What is needed: Copy each line below containing "your".

━━━ Data to examine ━━━

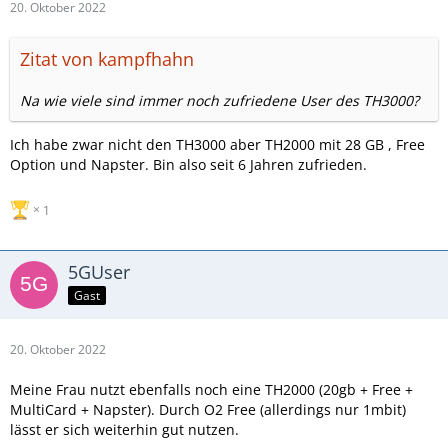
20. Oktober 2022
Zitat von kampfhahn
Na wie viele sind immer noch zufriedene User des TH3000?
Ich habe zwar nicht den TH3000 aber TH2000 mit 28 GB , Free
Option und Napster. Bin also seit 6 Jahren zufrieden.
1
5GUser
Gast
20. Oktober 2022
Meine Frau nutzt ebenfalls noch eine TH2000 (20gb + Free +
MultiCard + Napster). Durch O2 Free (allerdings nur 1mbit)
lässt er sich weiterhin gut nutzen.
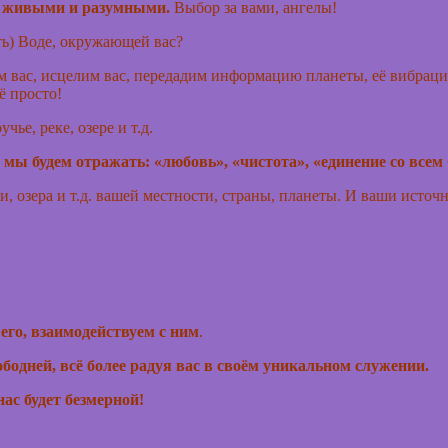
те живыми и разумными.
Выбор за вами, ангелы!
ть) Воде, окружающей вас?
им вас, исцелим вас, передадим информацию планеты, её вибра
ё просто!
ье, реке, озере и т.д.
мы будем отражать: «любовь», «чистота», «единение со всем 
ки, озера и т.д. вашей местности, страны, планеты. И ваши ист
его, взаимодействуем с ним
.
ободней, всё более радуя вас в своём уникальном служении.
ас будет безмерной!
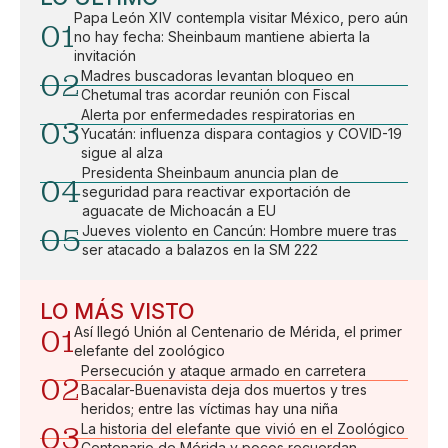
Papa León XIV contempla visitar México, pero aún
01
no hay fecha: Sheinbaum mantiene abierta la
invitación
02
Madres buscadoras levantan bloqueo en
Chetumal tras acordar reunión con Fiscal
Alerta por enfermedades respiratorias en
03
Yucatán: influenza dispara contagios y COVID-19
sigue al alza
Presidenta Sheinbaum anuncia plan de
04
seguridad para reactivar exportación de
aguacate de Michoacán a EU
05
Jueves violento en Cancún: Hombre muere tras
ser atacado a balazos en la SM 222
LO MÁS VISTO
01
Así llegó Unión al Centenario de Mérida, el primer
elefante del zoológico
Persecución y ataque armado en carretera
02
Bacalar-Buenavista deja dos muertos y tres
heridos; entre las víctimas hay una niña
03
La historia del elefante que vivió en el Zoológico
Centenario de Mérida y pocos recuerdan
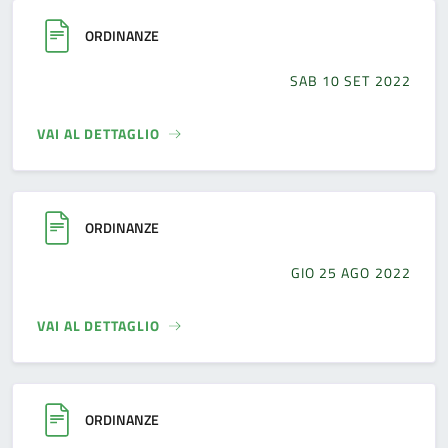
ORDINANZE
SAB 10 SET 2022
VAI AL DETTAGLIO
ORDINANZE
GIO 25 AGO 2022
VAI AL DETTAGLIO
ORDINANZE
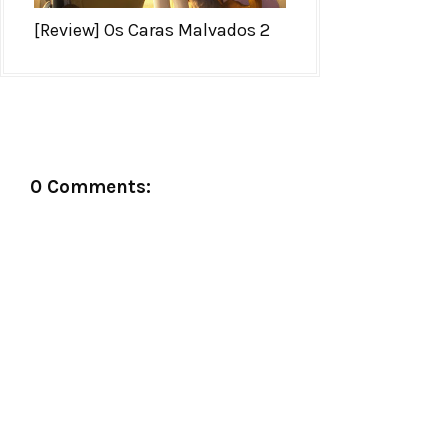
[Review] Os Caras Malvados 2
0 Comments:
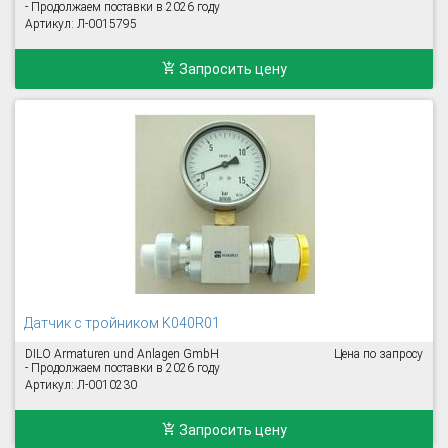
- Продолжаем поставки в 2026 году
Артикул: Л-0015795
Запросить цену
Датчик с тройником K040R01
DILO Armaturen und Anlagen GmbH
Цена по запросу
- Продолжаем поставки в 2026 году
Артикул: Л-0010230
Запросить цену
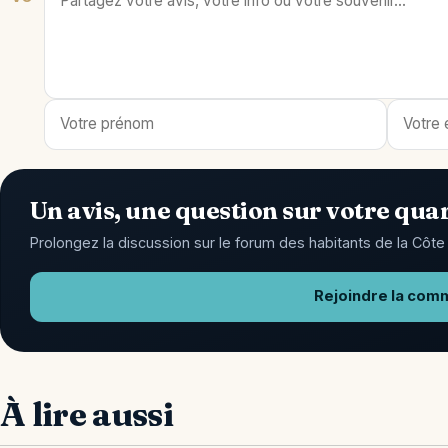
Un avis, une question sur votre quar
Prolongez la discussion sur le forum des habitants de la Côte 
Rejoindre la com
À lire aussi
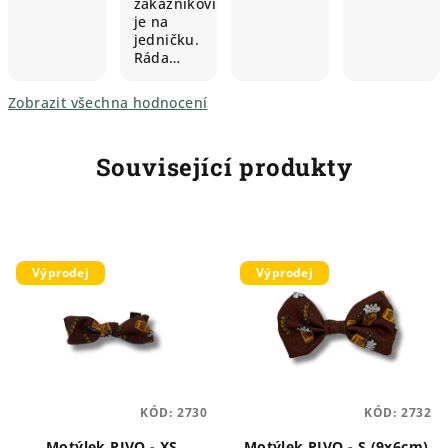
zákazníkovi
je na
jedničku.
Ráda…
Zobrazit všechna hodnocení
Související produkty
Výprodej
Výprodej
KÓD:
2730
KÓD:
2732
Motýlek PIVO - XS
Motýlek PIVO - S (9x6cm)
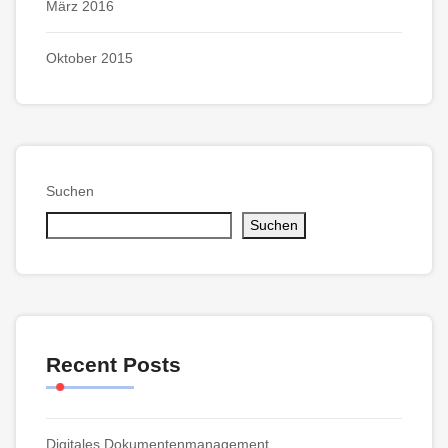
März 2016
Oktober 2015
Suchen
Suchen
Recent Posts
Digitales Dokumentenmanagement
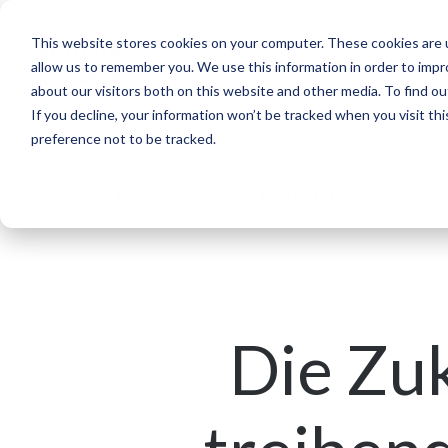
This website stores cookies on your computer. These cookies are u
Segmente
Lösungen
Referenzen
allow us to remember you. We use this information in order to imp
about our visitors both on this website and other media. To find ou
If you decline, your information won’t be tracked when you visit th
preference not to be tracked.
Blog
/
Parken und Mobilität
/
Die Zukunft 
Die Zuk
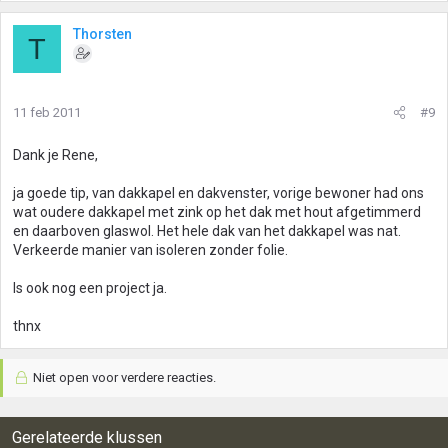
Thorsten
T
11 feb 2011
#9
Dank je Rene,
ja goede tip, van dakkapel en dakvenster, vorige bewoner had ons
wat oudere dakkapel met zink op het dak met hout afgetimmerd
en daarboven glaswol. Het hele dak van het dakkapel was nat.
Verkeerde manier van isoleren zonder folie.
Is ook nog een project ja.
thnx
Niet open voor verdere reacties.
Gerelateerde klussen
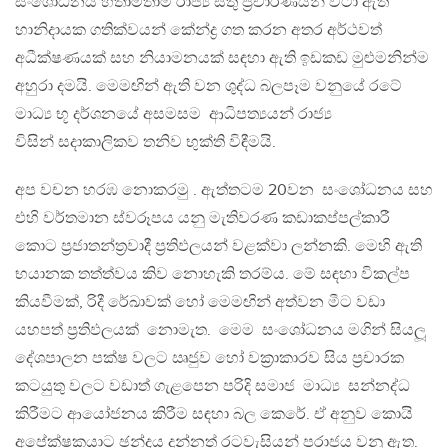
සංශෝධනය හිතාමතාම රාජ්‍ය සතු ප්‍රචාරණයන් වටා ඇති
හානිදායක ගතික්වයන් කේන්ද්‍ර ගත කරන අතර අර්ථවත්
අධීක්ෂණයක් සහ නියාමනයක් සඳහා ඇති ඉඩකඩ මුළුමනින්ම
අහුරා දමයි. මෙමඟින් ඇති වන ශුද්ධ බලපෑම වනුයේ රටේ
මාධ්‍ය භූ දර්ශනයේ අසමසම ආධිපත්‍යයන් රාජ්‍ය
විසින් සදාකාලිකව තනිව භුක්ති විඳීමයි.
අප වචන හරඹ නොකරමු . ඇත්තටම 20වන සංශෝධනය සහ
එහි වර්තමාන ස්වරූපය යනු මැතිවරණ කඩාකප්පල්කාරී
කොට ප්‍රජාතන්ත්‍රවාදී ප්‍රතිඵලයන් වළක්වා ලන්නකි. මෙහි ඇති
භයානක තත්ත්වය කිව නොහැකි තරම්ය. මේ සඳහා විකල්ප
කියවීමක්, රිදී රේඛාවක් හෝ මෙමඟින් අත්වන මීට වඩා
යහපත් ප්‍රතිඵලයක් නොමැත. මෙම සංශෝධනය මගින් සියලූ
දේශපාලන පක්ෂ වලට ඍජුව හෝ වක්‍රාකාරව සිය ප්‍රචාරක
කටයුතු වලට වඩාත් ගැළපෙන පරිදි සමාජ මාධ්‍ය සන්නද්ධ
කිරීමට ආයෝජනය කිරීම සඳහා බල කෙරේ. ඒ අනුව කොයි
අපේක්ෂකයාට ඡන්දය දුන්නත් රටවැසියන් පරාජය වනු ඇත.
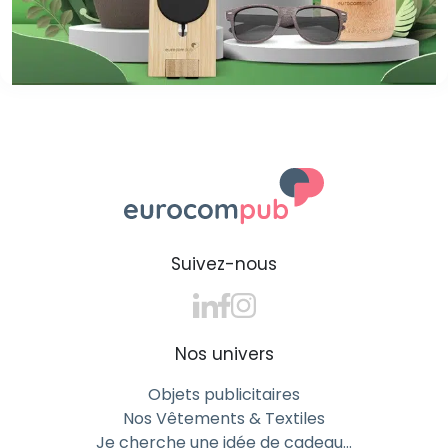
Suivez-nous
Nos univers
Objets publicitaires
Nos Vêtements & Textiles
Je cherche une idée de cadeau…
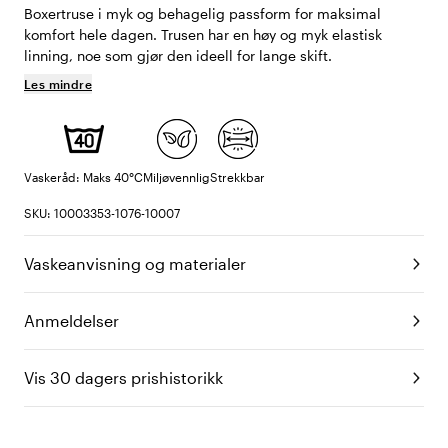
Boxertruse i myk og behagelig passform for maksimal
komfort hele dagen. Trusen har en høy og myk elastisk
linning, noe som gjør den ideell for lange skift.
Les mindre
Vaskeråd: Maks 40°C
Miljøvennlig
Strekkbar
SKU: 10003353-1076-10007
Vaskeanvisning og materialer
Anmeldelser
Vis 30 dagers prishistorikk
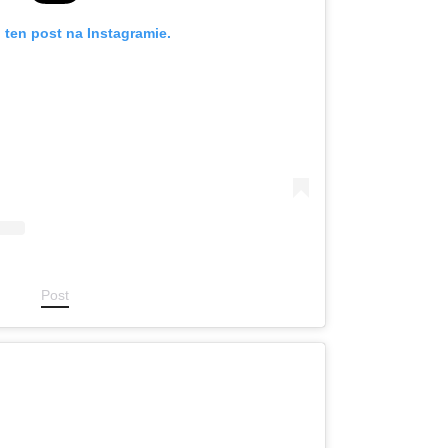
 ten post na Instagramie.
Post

━━━

The answer:
This website stores cookies on your computer. These cookies are u
If you decline, your information won’t be tracked when you visit th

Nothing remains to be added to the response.